El paisaje era agradable, armonioso. El tren seguía el curso del rio Saona poco después
de salir de la estación recorriendo el trayecto hacia París. La primavera ya desbordaba
los campos y los colores eran infinitos.

A un cierto punto, mi compañero de viaje saco una pipa, la cargó y me pregunto si me


molestaba. Le dije que me gustaba el olor a tabaco de pipa. Yo saqué mi cajetilla de
cigarros y me encendí uno.

Confluían los humos y se entremezclaban con un claro ganador. A pesar de la potencia


del Gauloises, el aroma de Virginia imperaba sin resistencia. Decidí por tanto pasar al
contraataque ofreciendo mi brebaje más preciado. Abrí la petaca para ofrecer a mi
adversario tabaquil una tregua con un aguardiente hecho en una aldea gallega con un
sistema secular de buen producto y paciencia.

Después de varios sorbos me dijo que se llamaba Jean-Paul y que si mi arma a utilizar
iba a ser siempre esa pediría una rendición incondicional. Venía de dar una conferencia
sobre la guerra de Argelia en Lyon.

Empezamos a hablar de cosas intrascendentes.
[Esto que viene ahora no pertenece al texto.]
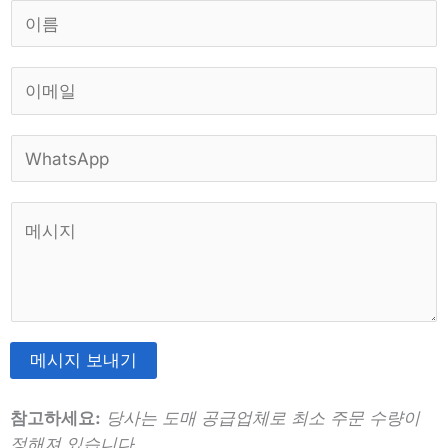
이
름
*
이
메
일
W
*
h
a
댓
t
글
s
또
A
는
p
메
p
시
*
메시지 보내기
지
대
*
안
참고하세요:
당사는 도매 공급업체로 최소 주문 수량이
:
정해져 있습니다.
Los colores y fragancias primaverales


que surgían con ímpetu, sitios donde poder comer bien y barato en París, la nueva ola
del cine francés, el concierto de Georges Brassens de dos días antes en el que
casualmente coincidimos… para pasar a hablar de la guerra de Argelia. En esos
tiempos la colonia pujaba por su independencia y ambos estuvimos de acuerdo en una
evaluación favorable hacia los legítimos dueños del territorio y lo nefasto del
imperialismo de cualquier índole.

- El colonialismo es una vergüenza –decía-, se burla de nuestras leyes o las


caricaturiza, nos infecta de su racismo. Obliga a los jóvenes a morir a pesar
suyo, por los principios nazis que hace años combatíamos. Nuestro deber es
obligar a morir el colonialismo, no solo en Argelia, sino en todos los lugares
donde existe. Los franceses conocen todos los crímenes que se han cometido
en nuestro nombre. Al principio quizás ignoraban, luego dudaron y ahora
saben, pero siguen callados. Tienen miedo a juzgarse a sí mismos.
- -Al respecto –comente yo- Camus dice que callarse es decir que no se juzga ni
se desea nada. Y en ciertos casos es no desear nada, en efecto. La
desesperación, como lo absurdo, juzga y desea todo en general, y nada en
particular. El silencio lo traduce bien.

Pasamos horas fumando y conversando, poco antes de llegar a destino acordamos en


vernos en unas semanas para seguir la charla.
Los días en París iban pasando con un tiempo agradable y largos paseos a orillas del
Sena, noches por los garitos de Montmartre y una excursión a Versalles.

Un día sonó el teléfono. –Hola, soy Jean Paul quisiera invitarle a comer el martes
próximo, así conocerá a Simone, mi compañera y acabaremos la charla que
comenzamos en el tren.

Yo estaba emocionado con este primer viaje a París donde además, tenía la ocasión de
conocer la casa de dos grandes personas.

La casa estaba detrás del parque de Cham de Mars. Era una construcción de principios
de siglo con un jardín bien cuidado. Era algo caótica donde los libros eran los claros
ganadores del espacio. La cocina espaciosa y luminosa daba al jardín donde pudimos
comer gracias al buen tiempo. Llevé un par de botellas de Château Latour de la zona
de Burdeos para acompañar la Ratatouille y el Coq au vin que sirvieron después.